Kahvenin insan bedenine faydaları ve ziyanları yıllardır tartışılıyor. Yeni yapılan bir araştırma ise farklı bir bilgiye ulaştı. İspanya’daki Madrid Özerk Üniversitesi’nden bilim insanları, günde en az bir fincan kahve içen erkeklerin sağır olma mümkünlüğünün, içmeyenlere kıyasla yüzde 15 daha az olduğunu ortaya koydu. Bayanlarda ise kahve tüketimi ile işitme ortasında bir ilişki tespit edilemedi. Araştırma kapsamında, her gün kahve tüketen 36 bin orta yaşlı bayan ve erkekle ilgili bilgiler izlendi. Çalışmanın başında işitme testi yapılan adaylara daha sonraki 11 yıl boyunca iki sefer daha test yapıldı. Araştırmanın sonuçlarını kıymetlendiren İç Hastalıkları Uzmanı Doç. Dr. Hüseyin Beğenik, kahvenin yararları hakkında bilgi vererek, sağırlıkla olan temasını yorumladı.
KAHVEYİ GÜNDE EN FAZLA 2 FİNCAN İÇİN
Kahvenin güçlü bir antioksidan olduğunu vurgulayan Doç. Dr. Beğenik, ölçülü içilmesi ikazında bulunarak, “Ölçüyü kaçırırsanız yan tesirleri olur. Kahveyi, günde 2 fincanı geçmeyecek formda tüketin. Türk kahvesi yahut filtre kahve öneriyorum. Kahvenin karaciğer yağlanmasından, damarlardaki hasarı gidermeye kadar birçok yararı vardır. Fakat fazla içerseniz kalp ile ilgili sıhhat sıkıntılarına yol açar” diye konuştu.
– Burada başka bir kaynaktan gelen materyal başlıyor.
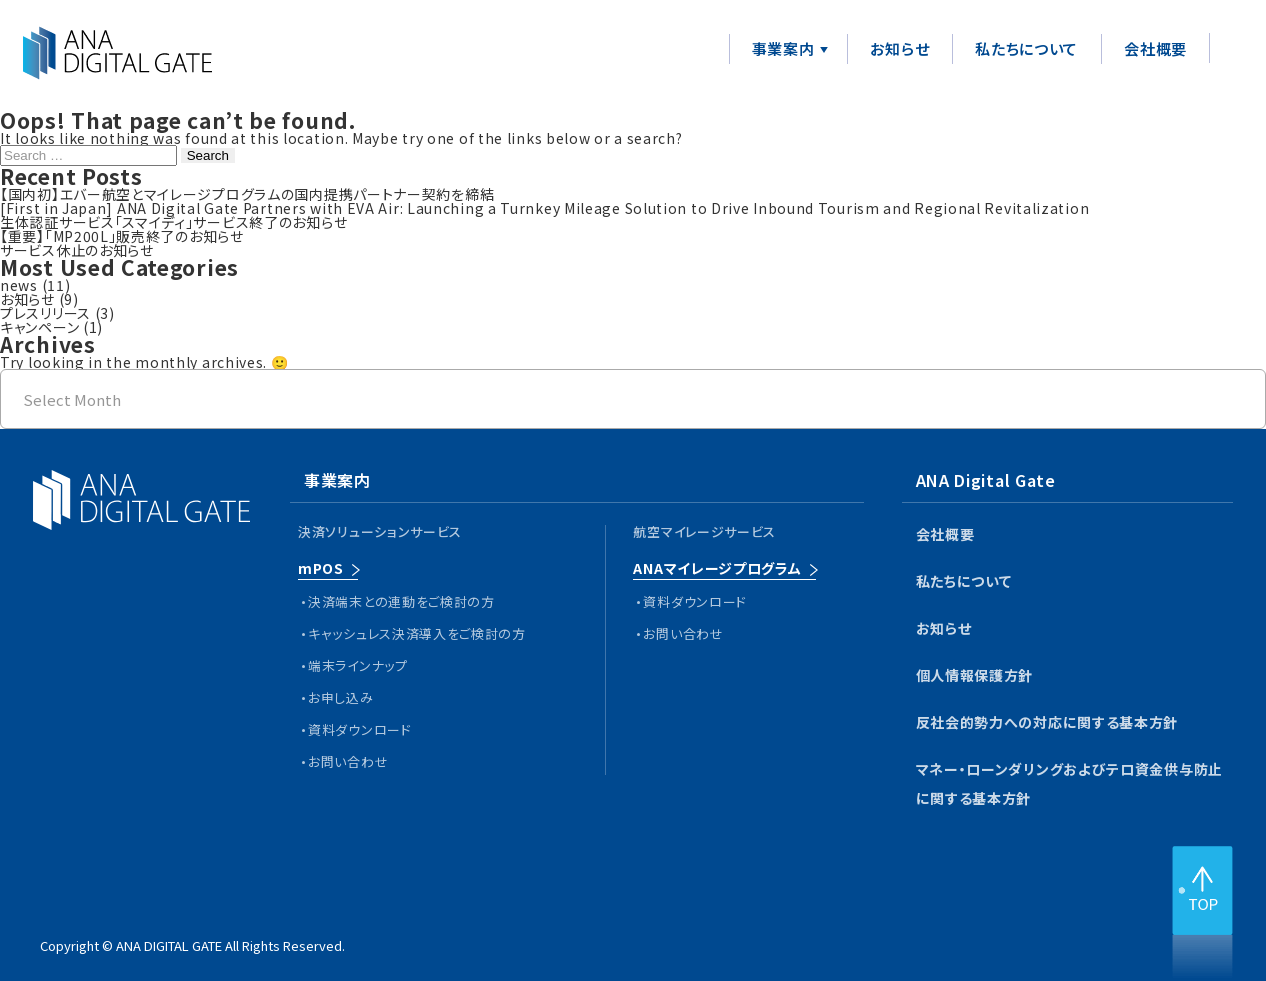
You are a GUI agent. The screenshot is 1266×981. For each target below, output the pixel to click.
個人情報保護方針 (975, 675)
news (19, 285)
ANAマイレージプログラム (717, 568)
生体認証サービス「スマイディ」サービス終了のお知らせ (173, 222)
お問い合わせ (348, 761)
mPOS (321, 568)
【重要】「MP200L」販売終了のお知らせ (122, 236)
Erkeklerin kalp-damar hastalıklarına daha çok yakalandığını aktaran Doç. Dr. Beğenik, “Damar sertliği erkeklerde daha fazla görülüyor. Hasebiyle kahve içen erkekte damar sertliği riski azalırsa sağır olma ihtimali de düşer. Ancak tıpkı yaş kümesinde farklı kilolardaki hastaları da incelemek lazım. Damarlardaki rastgele bir sorun yani damar yapısı bozulursa bütün organlar etkilenir. Organlar damarlar yardımıyla çalışır. Hangi organa ilişkin damarın yapısı hasar alırsa, o organın işlevi da olumsuz etkilenir” sözlerini kullandı.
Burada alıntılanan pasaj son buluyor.